**TASK TO CARRY OUT**
Filter the listing below down to the lines with the word "Home" and copy those.

**SUPPLIED DATA**
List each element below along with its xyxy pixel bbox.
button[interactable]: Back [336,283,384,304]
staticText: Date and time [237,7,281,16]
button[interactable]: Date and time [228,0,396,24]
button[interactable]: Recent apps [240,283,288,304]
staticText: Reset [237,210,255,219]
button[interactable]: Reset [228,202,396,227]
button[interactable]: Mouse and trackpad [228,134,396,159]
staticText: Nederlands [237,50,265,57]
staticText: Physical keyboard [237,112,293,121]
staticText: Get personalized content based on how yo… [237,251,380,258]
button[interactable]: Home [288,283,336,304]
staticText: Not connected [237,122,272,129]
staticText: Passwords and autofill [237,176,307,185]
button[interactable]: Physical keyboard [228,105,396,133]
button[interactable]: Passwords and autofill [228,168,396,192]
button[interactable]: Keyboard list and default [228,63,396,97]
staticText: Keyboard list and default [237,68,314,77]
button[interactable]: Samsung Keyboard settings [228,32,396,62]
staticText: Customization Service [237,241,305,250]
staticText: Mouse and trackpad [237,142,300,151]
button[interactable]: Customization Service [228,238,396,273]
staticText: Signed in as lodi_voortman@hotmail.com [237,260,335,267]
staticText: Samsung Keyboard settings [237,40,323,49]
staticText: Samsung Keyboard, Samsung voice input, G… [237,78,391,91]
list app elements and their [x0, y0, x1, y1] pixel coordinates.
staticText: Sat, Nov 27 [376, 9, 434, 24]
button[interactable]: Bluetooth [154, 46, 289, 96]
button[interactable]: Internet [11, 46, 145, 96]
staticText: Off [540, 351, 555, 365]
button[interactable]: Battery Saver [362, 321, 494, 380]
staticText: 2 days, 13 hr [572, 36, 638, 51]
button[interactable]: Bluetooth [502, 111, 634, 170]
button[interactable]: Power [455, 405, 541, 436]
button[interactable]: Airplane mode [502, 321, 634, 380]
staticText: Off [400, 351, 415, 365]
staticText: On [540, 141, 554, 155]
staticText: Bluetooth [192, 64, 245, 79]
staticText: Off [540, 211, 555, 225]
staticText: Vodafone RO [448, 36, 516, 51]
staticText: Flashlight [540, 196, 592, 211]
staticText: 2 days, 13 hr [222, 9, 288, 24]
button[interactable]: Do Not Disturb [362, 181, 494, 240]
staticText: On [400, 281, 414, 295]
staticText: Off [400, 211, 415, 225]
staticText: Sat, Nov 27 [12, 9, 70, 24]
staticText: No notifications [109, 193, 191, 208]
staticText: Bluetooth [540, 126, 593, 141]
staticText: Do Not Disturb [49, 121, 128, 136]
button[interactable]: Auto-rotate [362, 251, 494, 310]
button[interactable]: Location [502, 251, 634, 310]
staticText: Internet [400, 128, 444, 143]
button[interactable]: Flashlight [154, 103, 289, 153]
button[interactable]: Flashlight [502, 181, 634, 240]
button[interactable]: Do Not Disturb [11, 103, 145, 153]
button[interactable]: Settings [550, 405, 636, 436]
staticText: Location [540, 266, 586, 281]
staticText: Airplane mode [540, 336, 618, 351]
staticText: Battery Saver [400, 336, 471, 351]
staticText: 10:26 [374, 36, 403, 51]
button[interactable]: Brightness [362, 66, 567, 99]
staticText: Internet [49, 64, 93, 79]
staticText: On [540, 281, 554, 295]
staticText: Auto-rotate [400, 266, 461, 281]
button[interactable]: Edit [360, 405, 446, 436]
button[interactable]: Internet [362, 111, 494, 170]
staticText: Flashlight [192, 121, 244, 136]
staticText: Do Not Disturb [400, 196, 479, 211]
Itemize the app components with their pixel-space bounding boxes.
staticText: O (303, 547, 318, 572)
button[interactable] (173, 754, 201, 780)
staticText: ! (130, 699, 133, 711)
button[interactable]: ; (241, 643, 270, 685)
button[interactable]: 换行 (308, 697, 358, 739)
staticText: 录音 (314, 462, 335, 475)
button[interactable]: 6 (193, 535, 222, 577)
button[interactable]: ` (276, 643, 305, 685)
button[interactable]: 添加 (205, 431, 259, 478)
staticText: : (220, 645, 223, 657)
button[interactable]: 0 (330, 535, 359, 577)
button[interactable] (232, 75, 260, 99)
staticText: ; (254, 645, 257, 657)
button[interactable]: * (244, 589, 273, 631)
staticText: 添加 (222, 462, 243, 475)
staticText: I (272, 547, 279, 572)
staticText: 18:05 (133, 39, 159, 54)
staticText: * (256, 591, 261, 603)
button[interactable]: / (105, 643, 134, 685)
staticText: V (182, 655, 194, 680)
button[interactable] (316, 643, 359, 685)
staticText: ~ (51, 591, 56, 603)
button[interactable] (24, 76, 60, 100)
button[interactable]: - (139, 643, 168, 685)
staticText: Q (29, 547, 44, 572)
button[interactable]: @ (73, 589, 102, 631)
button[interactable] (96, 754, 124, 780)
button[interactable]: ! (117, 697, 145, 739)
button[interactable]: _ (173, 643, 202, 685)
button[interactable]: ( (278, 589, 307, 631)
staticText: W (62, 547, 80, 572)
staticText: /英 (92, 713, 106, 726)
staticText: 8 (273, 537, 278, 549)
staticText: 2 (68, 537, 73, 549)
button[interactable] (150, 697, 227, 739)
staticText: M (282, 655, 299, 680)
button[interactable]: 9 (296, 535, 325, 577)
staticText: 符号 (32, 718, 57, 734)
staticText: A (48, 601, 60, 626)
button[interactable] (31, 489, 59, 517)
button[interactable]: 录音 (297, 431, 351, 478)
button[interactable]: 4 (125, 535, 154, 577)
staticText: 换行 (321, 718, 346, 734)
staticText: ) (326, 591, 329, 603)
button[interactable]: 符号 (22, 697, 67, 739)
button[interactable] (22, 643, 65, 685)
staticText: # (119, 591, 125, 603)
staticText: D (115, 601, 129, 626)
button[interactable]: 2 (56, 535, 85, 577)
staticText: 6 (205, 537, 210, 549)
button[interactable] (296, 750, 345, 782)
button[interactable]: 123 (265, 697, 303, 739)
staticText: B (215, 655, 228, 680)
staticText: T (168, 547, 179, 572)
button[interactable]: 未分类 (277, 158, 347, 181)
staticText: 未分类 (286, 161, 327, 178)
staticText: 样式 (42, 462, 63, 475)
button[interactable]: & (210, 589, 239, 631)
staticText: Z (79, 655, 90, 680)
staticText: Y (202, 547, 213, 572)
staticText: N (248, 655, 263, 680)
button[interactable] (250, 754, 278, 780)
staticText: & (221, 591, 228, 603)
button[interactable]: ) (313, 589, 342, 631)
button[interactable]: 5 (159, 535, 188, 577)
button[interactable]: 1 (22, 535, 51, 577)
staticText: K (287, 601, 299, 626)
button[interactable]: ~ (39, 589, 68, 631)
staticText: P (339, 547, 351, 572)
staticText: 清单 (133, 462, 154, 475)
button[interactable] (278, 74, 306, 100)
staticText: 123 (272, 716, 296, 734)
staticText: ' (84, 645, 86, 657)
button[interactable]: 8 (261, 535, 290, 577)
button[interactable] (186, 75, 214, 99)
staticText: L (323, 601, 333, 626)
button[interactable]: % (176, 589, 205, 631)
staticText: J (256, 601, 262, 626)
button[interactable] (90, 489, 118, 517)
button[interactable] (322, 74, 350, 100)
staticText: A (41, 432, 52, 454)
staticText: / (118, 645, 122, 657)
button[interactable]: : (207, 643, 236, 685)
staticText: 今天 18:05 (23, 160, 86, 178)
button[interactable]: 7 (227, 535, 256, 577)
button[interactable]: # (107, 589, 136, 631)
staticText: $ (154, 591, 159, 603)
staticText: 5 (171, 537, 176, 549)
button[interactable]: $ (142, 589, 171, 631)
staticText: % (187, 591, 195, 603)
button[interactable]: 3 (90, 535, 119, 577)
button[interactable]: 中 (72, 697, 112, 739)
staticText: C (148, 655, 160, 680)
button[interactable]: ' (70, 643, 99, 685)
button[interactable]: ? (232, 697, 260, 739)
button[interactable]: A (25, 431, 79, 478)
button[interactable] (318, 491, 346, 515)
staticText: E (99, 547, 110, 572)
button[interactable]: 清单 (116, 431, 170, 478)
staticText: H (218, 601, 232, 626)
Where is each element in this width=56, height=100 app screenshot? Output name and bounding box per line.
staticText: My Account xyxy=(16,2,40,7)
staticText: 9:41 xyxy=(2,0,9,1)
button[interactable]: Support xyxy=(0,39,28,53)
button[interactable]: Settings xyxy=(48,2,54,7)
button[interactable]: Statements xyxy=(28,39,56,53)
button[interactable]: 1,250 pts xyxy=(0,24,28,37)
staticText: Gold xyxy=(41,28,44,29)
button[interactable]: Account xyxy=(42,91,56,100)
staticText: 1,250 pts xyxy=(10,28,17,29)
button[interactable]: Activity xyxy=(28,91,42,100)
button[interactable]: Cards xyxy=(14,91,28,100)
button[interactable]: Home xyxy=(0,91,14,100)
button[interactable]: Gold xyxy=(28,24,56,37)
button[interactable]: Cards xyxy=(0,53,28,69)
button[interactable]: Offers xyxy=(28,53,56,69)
---
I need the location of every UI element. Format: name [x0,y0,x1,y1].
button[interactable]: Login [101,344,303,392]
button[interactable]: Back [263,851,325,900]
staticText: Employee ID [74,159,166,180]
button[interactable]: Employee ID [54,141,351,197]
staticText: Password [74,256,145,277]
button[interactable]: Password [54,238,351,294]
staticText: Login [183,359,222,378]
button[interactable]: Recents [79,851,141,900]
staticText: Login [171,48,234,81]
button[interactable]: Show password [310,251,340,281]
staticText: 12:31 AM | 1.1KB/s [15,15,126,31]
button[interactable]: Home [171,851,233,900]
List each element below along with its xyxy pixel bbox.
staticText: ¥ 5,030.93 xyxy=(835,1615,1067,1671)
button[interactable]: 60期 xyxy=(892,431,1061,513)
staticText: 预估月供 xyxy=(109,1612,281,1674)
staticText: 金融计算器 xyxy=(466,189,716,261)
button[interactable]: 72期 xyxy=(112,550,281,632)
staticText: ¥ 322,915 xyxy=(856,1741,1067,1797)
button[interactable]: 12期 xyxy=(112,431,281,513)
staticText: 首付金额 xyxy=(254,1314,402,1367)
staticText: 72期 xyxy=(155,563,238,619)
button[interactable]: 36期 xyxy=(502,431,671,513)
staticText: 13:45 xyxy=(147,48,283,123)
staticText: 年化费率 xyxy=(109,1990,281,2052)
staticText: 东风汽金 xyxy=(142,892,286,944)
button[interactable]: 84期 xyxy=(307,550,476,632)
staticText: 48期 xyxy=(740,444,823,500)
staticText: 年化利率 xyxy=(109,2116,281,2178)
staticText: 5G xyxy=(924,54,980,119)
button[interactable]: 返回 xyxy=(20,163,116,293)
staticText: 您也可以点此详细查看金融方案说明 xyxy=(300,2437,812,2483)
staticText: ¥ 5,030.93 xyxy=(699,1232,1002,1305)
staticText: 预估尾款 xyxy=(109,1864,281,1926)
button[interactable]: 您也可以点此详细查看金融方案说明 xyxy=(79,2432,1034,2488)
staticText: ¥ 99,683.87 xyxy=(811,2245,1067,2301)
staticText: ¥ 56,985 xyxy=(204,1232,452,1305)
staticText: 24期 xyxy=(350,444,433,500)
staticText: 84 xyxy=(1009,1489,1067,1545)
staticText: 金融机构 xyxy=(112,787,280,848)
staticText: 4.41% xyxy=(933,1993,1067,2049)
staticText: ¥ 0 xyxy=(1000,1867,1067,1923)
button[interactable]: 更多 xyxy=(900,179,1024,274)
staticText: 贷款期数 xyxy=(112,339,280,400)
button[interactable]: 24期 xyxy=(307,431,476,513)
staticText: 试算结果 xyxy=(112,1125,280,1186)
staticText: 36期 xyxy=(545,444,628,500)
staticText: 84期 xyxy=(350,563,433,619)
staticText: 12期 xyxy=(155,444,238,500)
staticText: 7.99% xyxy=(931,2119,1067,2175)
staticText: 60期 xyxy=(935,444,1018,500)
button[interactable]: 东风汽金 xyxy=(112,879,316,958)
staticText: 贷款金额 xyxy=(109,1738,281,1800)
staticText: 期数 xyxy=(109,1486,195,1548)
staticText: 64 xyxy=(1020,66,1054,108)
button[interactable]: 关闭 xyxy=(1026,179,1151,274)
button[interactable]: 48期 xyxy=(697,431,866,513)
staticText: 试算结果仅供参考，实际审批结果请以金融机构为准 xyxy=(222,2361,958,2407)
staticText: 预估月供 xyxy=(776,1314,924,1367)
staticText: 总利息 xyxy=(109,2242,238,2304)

**REPLY TO THE TASK**
button[interactable]: Home [288,283,336,304]
button[interactable]: Home xyxy=(0,91,14,100)
button[interactable]: Home [171,851,233,900]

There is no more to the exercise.